◆ Description of the task:
State how many lines of the records below contain the word "CONSULTORÍA", giving the number and nothing else.
- - - - -
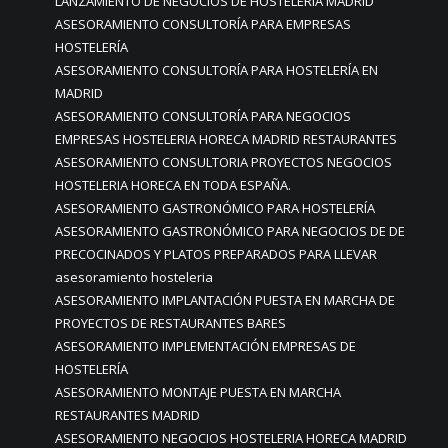
LANZAMIENTO DE NEGOCIOS DE HOSTELERÍA MADRID
ASESORAMIENTO CONSULTORÍA PARA EMPRESAS
HOSTELERÍA
ASESORAMIENTO CONSULTORÍA PARA HOSTELERÍA EN
MADRID
ASESORAMIENTO CONSULTORÍA PARA NEGOCIOS
EMPRESAS HOSTELERIA HORECA MADRID RESTAURANTES
ASESORAMIENTO CONSULTORIA PROYECTOS NEGOCIOS
HOSTELERIA HORECA EN TODA ESPAÑA.
ASESORAMIENTO GASTRONÓMICO PARA HOSTELERÍA
ASESORAMIENTO GASTRONÓMICO PARA NEGOCIOS DE DE
PRECOCINADOS Y PLATOS PREPARADOS PARA LLEVAR
asesoramiento hosteleria
ASESORAMIENTO IMPLANTACIÓN PUESTA EN MARCHA DE
PROYECTOS DE RESTAURANTES BARES
ASESORAMIENTO IMPLEMENTACIÓN EMPRESAS DE
HOSTELERÍA
ASESORAMIENTO MONTAJE PUESTA EN MARCHA
RESTAURANTES MADRID
ASESORAMIENTO NEGOCIOS HOSTELERIA HORECA MADRID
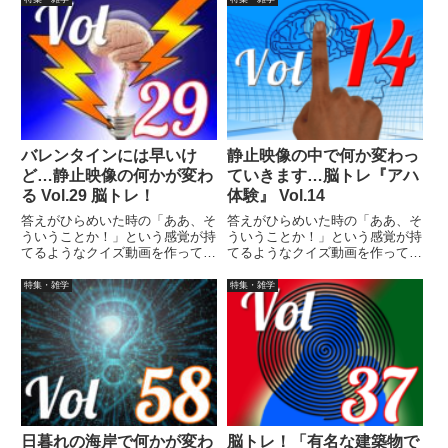
まで繰り返し見られます。
まで繰り返し見られます。
バレンタインには早いけ
静止映像の中で何か変わっ
ど…静止映像の何かが変わ
ていきます…脳トレ『アハ
る Vol.29 脳トレ！
体験』 Vol.14
答えがひらめいた時の「ああ、そ
答えがひらめいた時の「ああ、そ
ういうことか！」という感覚が持
ういうことか！」という感覚が持
てるようなクイズ動画を作ってみ
てるようなクイズ動画を作ってみ
ました（というつもりです）。動
ました（というつもりです）。動
画に答えはありませんので、最後
画に答えはありませんので、最後
特集・雑学
特集・雑学
まで繰り返し見られます。
まで繰り返し見られます。
日暮れの海岸で何かが変わ
脳トレ！「有名な建築物で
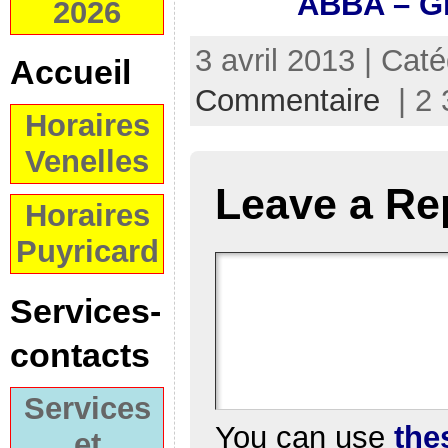
ABBA – Gr
2026
3 avril 2013 | Cat
Accueil
Commentaire
| 2 
Horaires
Venelles
Leave a Re
Horaires
Puyricard
Services-
contacts
Services
You can use
the
et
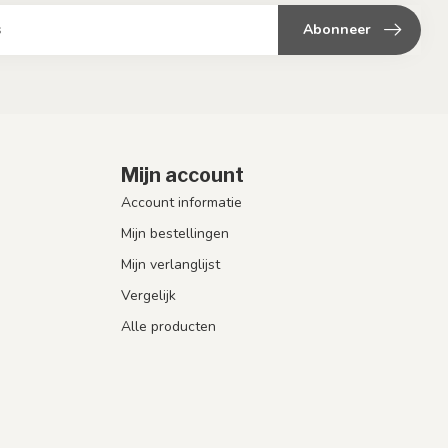
Abonneer
Mijn account
Account informatie
Mijn bestellingen
Mijn verlanglijst
Vergelijk
Alle producten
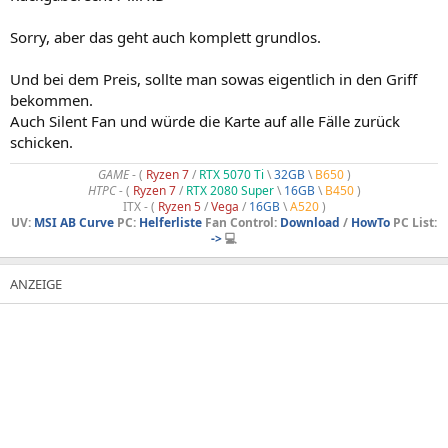
Sorry, aber das geht auch komplett grundlos.
Und bei dem Preis, sollte man sowas eigentlich in den Griff
bekommen.
Auch Silent Fan und würde die Karte auf alle Fälle zurück
schicken.
GAME
- (
Ryzen 7
/
RTX 5070 Ti
\
32GB
\
B650
)
HTPC -
(
Ryzen 7
/
RTX 2080 Super
\
16GB
\
B450
)
ITX - (
Ryzen 5
/
Vega
/
16GB
\
A520
)
UV:
MSI AB Curve
PC:
Helferliste
Fan Control:
Download
/
HowTo
PC List:
->
💻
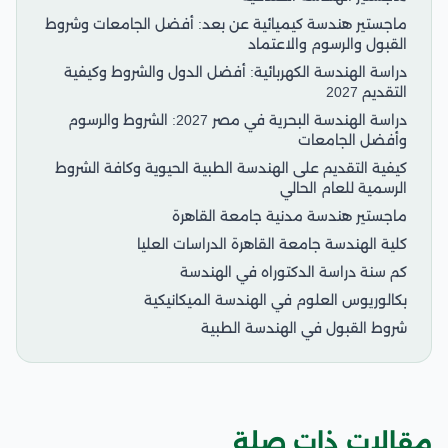
ماجستير هندسة كيميائية عن بعد: أفضل الجامعات وشروط
القبول والرسوم والاعتماد
دراسة الهندسة الكهربائية: أفضل الدول والشروط وكيفية
التقديم 2027
دراسة الهندسة البحرية في مصر 2027: الشروط والرسوم
وأفضل الجامعات
كيفية التقديم على الهندسة الطبية الحيوية وكافة الشروط
الرسمية للعام الحالي
ماجستير هندسة مدنية جامعة القاهرة
كلية الهندسة جامعة القاهرة الدراسات العليا
كم سنة دراسة الدكتوراه في الهندسة
بكالوريوس العلوم في الهندسة الميكانيكية
شروط القبول في الهندسة الطبية
مقالات ذات صلة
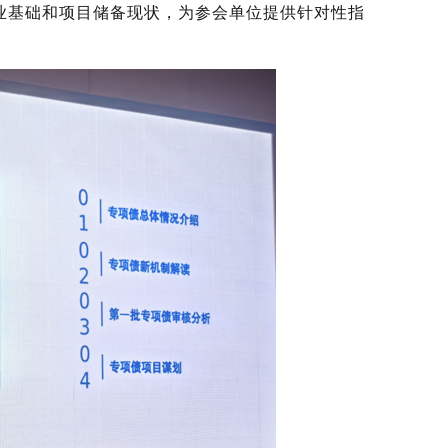
产业基础和项目储备现状，为参会单位提供针对性指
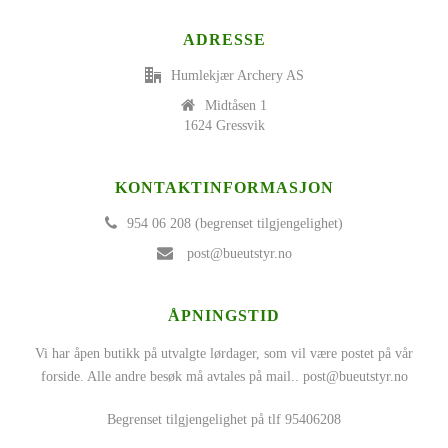
ADRESSE
Humlekjær Archery AS
Midtåsen 1
1624 Gressvik
KONTAKTINFORMASJON
954 06 208 (begrenset tilgjengelighet)
post@bueutstyr.no
ÅPNINGSTID
Vi har åpen butikk på utvalgte lørdager, som vil være postet på vår
forside. Alle andre besøk må avtales på mail..
post@bueutstyr.no
Begrenset tilgjengelighet på tlf 95406208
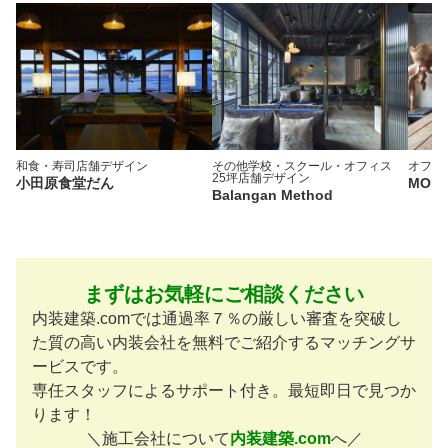
和食・寿司
店舗デザイン
その他学校・スクール・オフィス
オフィ
25坪
店舗デザイン
小田原食堂だん
MONO
Balangan Method
まずはお気軽にご相談ください
内装建築.comでは通過率７％の厳しい審査を突破し
た質の高い内装会社を無料でご紹介するマッチングサ
ービスです。
専任スタッフによるサポート付き。最短即日で見つか
ります！
＼施工会社について
内装建築.com
へ／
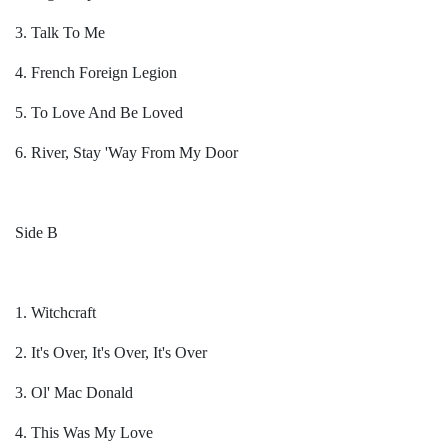
3. Talk To Me
4. French Foreign Legion
5. To Love And Be Loved
6. River, Stay 'Way From My Door
Side B
1. Witchcraft
2. It's Over, It's Over, It's Over
3. Ol' Mac Donald
4. This Was My Love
- - - - -
◆ Exercise output:
3